Source records
-*-*-

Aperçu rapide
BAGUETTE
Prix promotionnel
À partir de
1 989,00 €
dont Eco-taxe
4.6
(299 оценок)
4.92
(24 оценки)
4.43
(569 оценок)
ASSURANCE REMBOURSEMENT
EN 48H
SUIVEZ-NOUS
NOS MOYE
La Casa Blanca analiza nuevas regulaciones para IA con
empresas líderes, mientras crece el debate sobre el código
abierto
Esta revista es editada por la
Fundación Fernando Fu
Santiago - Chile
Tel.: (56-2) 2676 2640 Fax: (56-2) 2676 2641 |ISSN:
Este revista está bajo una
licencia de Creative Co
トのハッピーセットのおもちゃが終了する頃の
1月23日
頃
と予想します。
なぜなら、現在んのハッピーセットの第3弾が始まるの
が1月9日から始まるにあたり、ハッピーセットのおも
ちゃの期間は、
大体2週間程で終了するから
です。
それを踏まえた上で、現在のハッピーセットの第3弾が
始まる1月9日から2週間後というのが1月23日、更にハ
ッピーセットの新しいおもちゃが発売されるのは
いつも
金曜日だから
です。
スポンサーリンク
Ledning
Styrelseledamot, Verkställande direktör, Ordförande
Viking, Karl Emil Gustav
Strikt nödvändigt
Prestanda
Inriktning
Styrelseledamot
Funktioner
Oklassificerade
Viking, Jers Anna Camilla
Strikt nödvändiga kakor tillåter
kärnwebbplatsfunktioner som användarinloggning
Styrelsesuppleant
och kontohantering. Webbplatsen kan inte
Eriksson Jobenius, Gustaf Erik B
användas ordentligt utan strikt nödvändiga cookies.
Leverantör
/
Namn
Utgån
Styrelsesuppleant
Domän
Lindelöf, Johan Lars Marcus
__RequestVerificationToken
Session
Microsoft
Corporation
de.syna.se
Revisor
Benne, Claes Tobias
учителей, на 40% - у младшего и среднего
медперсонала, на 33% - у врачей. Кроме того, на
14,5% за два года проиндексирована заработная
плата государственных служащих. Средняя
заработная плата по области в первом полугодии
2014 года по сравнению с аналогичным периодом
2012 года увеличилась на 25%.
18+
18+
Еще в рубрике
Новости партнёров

-*-*-

• [What to produce]
Starting from the records above, filter out all lines except those containing the word "года".

• [Solution to this exercise]
14,5% за два года проиндексирована заработная
2014 года по сравнению с аналогичным периодом
2012 года увеличилась на 25%.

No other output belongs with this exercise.